Im Gespräch in einem Bremer Café erklärt mir eine Schülerin, dass sie den Erfolg der AfD bei der Bundestagswahl gut findet. „Ich möchte jetzt zwar nicht die Rechte geben, aber...“ Was sie mir anschließend erklärt ist, dass sie es so meine, dass die CDU auf den Weg der Rechtsstaatlichkeit durch das starke AfD-Ergebnis vielleicht zurückkehre. Sie, die sich für das Schulprojekt „Schule ohne Rassismus“ einsetzt, die links, neugierig und weltoffen ist, sucht nach einer Position: Sie fragt mich: „Warum weisen einen die Linken zurück, sobald man ein Quäntchen gesunden Menschenverstandes in der Politik haben will?“
Der Songtext von Alice Merton kommt mir in den Sinn:
I can´t get the numbers, and play the guessing name
It´s just the place that changes, the rest ist still the same
But I´ve got memories and travel like gypsies in the night […]

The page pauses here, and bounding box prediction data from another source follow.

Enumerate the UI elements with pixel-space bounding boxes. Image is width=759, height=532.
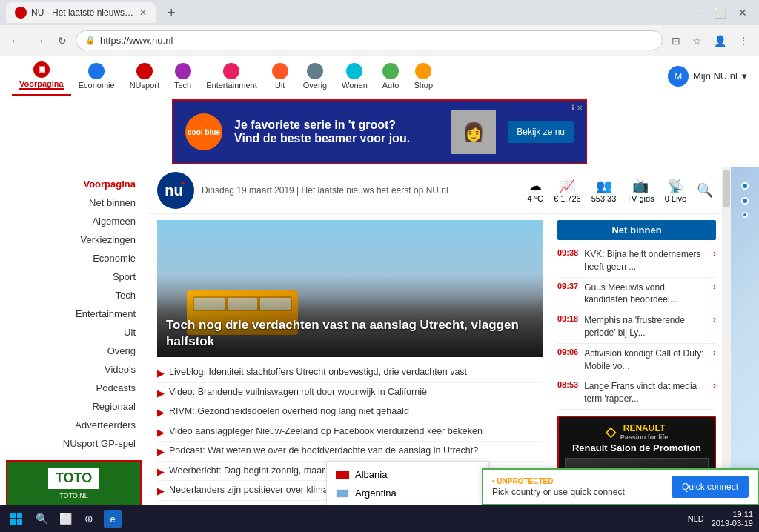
news-item-0[interactable]: ▶ Liveblog: Identiteit slachtoffers Utre…: [157, 363, 543, 383]
feed-item-0[interactable]: 09:38 KVK: Bijna helft ondernemers heeft…: [557, 245, 716, 278]
sidebar-item-verkiezingen[interactable]: Verkiezingen: [0, 230, 148, 249]
visitors-widget[interactable]: 👥 553,33: [591, 178, 617, 203]
feed-item-3[interactable]: 09:06 Activision kondigt Call of Duty: M…: [557, 344, 716, 377]
tv-widget[interactable]: 📺 TV gids: [626, 178, 654, 203]
country-item-albania[interactable]: Albania: [327, 465, 488, 484]
sidebar-item-algemeen[interactable]: Algemeen: [0, 212, 148, 230]
taskbar-date: 2019-03-19: [712, 519, 753, 528]
weather-widget[interactable]: ☁ 4 °C: [527, 178, 543, 203]
close-button[interactable]: ✕: [738, 7, 747, 19]
scrollbar[interactable]: [722, 167, 731, 505]
albania-label: Albania: [355, 469, 387, 480]
tv-label: TV gids: [626, 194, 654, 203]
nav-nusport[interactable]: NUsport: [122, 59, 167, 94]
news-item-4[interactable]: ▶ Podcast: Wat weten we over de hoofdver…: [157, 442, 543, 462]
sidebar-item-voorpagina[interactable]: Voorpagina: [0, 175, 148, 193]
search-taskbar-icon[interactable]: 🔍: [33, 510, 50, 528]
address-bar: ← → ↻ 🔒 https://www.nu.nl ⊡ ☆ 👤 ⋮: [0, 25, 759, 56]
new-tab-button[interactable]: +: [162, 2, 182, 24]
sidebar-item-regionaal[interactable]: Regionaal: [0, 397, 148, 416]
news-bullet-7: ▶: [157, 505, 165, 506]
sidebar-item-adverteerders[interactable]: Adverteerders: [0, 416, 148, 434]
feed-item-2[interactable]: 09:18 Memphis na 'frustrerende periode' …: [557, 310, 716, 344]
nav-voorpagina[interactable]: ▣ Voorpagina: [12, 57, 71, 96]
nav-economie[interactable]: Economie: [71, 59, 122, 94]
nu-date: Dinsdag 19 maart 2019 | Het laatste nieu…: [202, 185, 520, 196]
sidebar-algemeen-label: Algemeen: [92, 216, 136, 227]
hero-title: Toch nog drie verdachten vast na aanslag…: [166, 317, 534, 350]
sidebar-sport-label: Sport: [113, 271, 136, 282]
vpn-connect-button[interactable]: Quick connect: [672, 476, 749, 498]
feed-arrow-0: ›: [713, 248, 716, 259]
lock-icon: 🔒: [85, 36, 96, 45]
nav-shop[interactable]: Shop: [406, 59, 440, 94]
sidebar-eco-label: Economie: [93, 253, 136, 264]
sidebar-item-tech[interactable]: Tech: [0, 286, 148, 305]
live-widget[interactable]: 📡 0 Live: [665, 178, 686, 203]
sidebar-item-videos[interactable]: Video's: [0, 360, 148, 379]
refresh-button[interactable]: ↻: [53, 32, 71, 50]
country-item-argentina[interactable]: Argentina: [327, 484, 488, 502]
forward-button[interactable]: →: [30, 32, 49, 50]
account-button[interactable]: 👤: [709, 32, 731, 50]
stock-widget[interactable]: 📈 € 1.726: [554, 178, 581, 203]
browser-icon: e: [110, 513, 115, 525]
cast-button[interactable]: ⊡: [667, 32, 685, 50]
scrollbar-thumb[interactable]: [723, 170, 730, 207]
sidebar-adverteerders-label: Adverteerders: [75, 419, 136, 430]
sidebar-item-sport[interactable]: Sport: [0, 267, 148, 286]
task-view-icon[interactable]: ⬜: [56, 510, 74, 528]
news-item-3[interactable]: ▶ Video aanslagpleger Nieuw-Zeeland op F…: [157, 422, 543, 442]
maximize-button[interactable]: ⬜: [714, 7, 726, 19]
sidebar: Voorpagina Net binnen Algemeen Verkiezin…: [0, 167, 148, 505]
browser-taskbar-icon[interactable]: e: [104, 510, 122, 528]
map-pin-2: [741, 197, 749, 205]
url-bar[interactable]: 🔒 https://www.nu.nl: [76, 30, 663, 50]
nav-shop-label: Shop: [414, 81, 433, 90]
nav-wonen[interactable]: Wonen: [334, 59, 375, 94]
chrome-taskbar-icon[interactable]: ⊕: [80, 510, 98, 528]
back-button[interactable]: ←: [6, 32, 25, 50]
news-text-4: Podcast: Wat weten we over de hoofdverda…: [169, 445, 478, 458]
sidebar-verkiezingen-label: Verkiezingen: [81, 234, 136, 245]
sidebar-item-nusport-gp[interactable]: NUsport GP-spel: [0, 434, 148, 453]
menu-button[interactable]: ⋮: [734, 32, 753, 50]
sidebar-videos-label: Video's: [105, 364, 136, 375]
renault-logo-icon: ◇: [606, 424, 616, 440]
browser-tab[interactable]: NU - Het laatste nieuws het eerst ✕: [6, 2, 156, 23]
sidebar-item-uit[interactable]: Uit: [0, 323, 148, 342]
weather-temp: 4 °C: [527, 194, 543, 203]
ad-close-icon[interactable]: ℹ ✕: [571, 104, 583, 112]
bookmark-button[interactable]: ☆: [688, 32, 706, 50]
feed-arrow-2: ›: [713, 314, 716, 325]
news-item-2[interactable]: ▶ RIVM: Gezondheidsdoelen overheid nog l…: [157, 402, 543, 422]
sidebar-item-economie[interactable]: Economie: [0, 249, 148, 267]
ad-container: cool blue Je favoriete serie in 't groot…: [0, 96, 759, 167]
feed-item-4[interactable]: 08:53 Lange Frans vindt dat media term '…: [557, 376, 716, 410]
news-item-1[interactable]: ▶ Video: Brandende vuilniswagen rolt doo…: [157, 383, 543, 403]
sidebar-gp-label: NUsport GP-spel: [63, 438, 136, 449]
sidebar-item-netbinnen[interactable]: Net binnen: [0, 193, 148, 212]
tab-close-btn[interactable]: ✕: [139, 7, 147, 18]
feed-item-1[interactable]: 09:37 Guus Meeuwis vond kandidaten beoor…: [557, 278, 716, 311]
search-button[interactable]: 🔍: [697, 182, 713, 199]
sidebar-netbinnen-label: Net binnen: [89, 197, 136, 208]
vpn-status-text: Pick country or use quick connect: [492, 487, 664, 497]
nav-entertainment[interactable]: Entertainment: [199, 59, 264, 94]
sidebar-item-podcasts[interactable]: Podcasts: [0, 379, 148, 397]
minimize-button[interactable]: ─: [695, 7, 702, 19]
nav-overig[interactable]: Overig: [296, 59, 334, 94]
start-button[interactable]: [6, 508, 27, 529]
ad-cta-button[interactable]: Bekijk ze nu: [508, 121, 574, 143]
sidebar-item-entertainment[interactable]: Entertainment: [0, 305, 148, 323]
mijn-nu-button[interactable]: M Mijn NU.nl ▾: [668, 66, 747, 87]
net-binnen-label: Net binnen: [611, 225, 661, 236]
nav-uit[interactable]: Uit: [265, 59, 296, 94]
toto-logo-text: TOTO: [56, 471, 92, 485]
toto-ad[interactable]: TOTO TOTO.NL: [6, 460, 142, 505]
nav-tech[interactable]: Tech: [167, 59, 199, 94]
nav-auto[interactable]: Auto: [375, 59, 407, 94]
hero-article[interactable]: Toch nog drie verdachten vast na aanslag…: [157, 220, 543, 357]
sidebar-item-overig[interactable]: Overig: [0, 342, 148, 360]
sidebar-podcasts-label: Podcasts: [96, 382, 136, 393]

I´ve got no roots, but my home was never on the ground
Wir suchen unsere Verwurzelung, das Spiel hat sich geändert.
Bei dem Onlineportal ZEIT Campus gibt es die gut frequentierte Kategorie „jung und konservativ“. Nun mag sich der eine oder andere denken: Oh mein Gott! Jugend, das muss doch die Zeit sein, in der man die Welt verbessern will, wo man die Ungerechtigkeiten dieses kleinen Planeten anprangern muss.
Wieder dieser Gedanke, man muss doch gegen die Ungerechtigkeiten aufstehen. Sich engagieren, also „links sein“. Owei, das muss ja jetzt alles anders heißen. Wertkonservativ-couragiert!? Lucas Giesen führt - ebenfalls bei ZEIT Campus - in einen interessanten Artikel aus: Ich liebe die SPD, aber ich wähle die CDU. Klar: The world is gone mad.
Die gute Julia Grote schreibt, dass sie regelmäßig Kopfschütteln erntet. Die hippe, junge Frau kam ständig in Rechtfertigungszwang: Sie wurde gefragt: „Du bist doch cool, warum bist du in der JU?“ (Die Junge Union ist die Jugendorganisation der Christdemokraten.)
Doch wir haben eine Zeit des Umlernens. Der Aphorismus: „Wer 20 und kein Sozialist ist, hat kein Herz. - Wer 40 ist nicht konservativ ist, der hat keinen Verstand.“ scheint so nicht mehr zu gelten. Natürlich war er immer eine Vereinfachung, aber er ist, so muss man konstatieren, in den letzten zwei Jahren mehr erschüttert worden denn je. Weil eine ganze Generation erschüttert ist. Ein Werteangebot fehlt. Chiasamen-Kiwi-Sternfrucht-Joghurt und Veganismus mildern zwar ab, aber reichen dem Verstande nicht.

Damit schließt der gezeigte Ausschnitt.